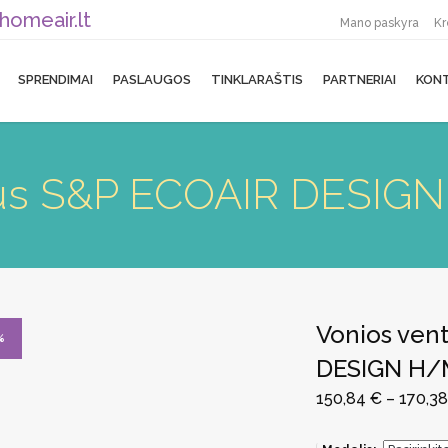
homeair.lt
Mano paskyra
Kr
SPRENDIMAI
PASLAUGOS
TINKLARAŠTIS
PARTNERIAI
KON
orius S&P ECOAIR DESI
Vonios vent
%
DESIGN H/
150,84
€
–
170,3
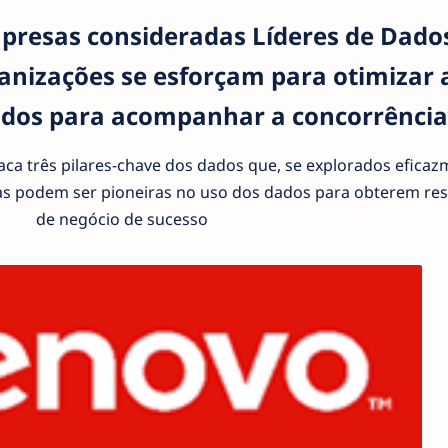
resas consideradas Líderes de Dados
anizações se esforçam para otimizar 
ados para acompanhar a concorrência
a três pilares-chave dos dados que, se explorados eficaz
 podem ser pioneiras no uso dos dados para obterem res
de negócio de sucesso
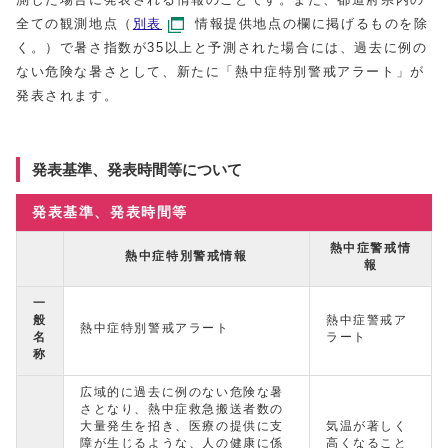
全ての観測地点（
別表
情報提供地点の欄に掲げるものを除
く。）で暑さ指数が35以上と予測された場合には、過去に例の
ない危険な暑さとして、新たに「熱中症特別警戒アラート」が
発表されます。
発表基準、発表時間等について
発表基準、発表時間等
熱中症警戒情
熱中症特別警戒情報
報
一
般
熱中症警戒ア
熱中症特別警戒アラート
名
ラート
称
広域的に過去に例のない危険な暑
さとなり、熱中症救急搬送者数の
大量発生を招き、医療の提供に支
気温が著しく
障が生じるような、人の健康に係
高くなること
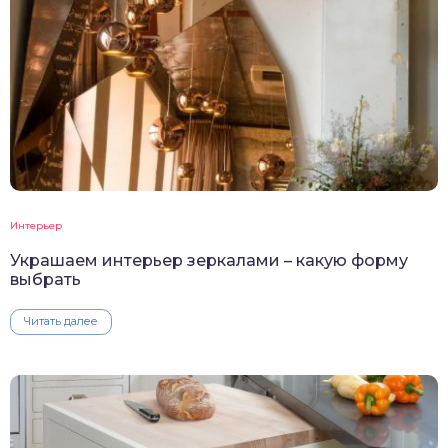
Интерьер
Украшаем интерьер зеркалами – какую форму
выбрать
Читать далее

Task instructions — Check every line above for the string "熱中症特別警戒アラート" and copy those that have it.

Task solution —
ない危険な暑さとして、新たに「熱中症特別警戒アラート」が
熱中症特別警戒アラート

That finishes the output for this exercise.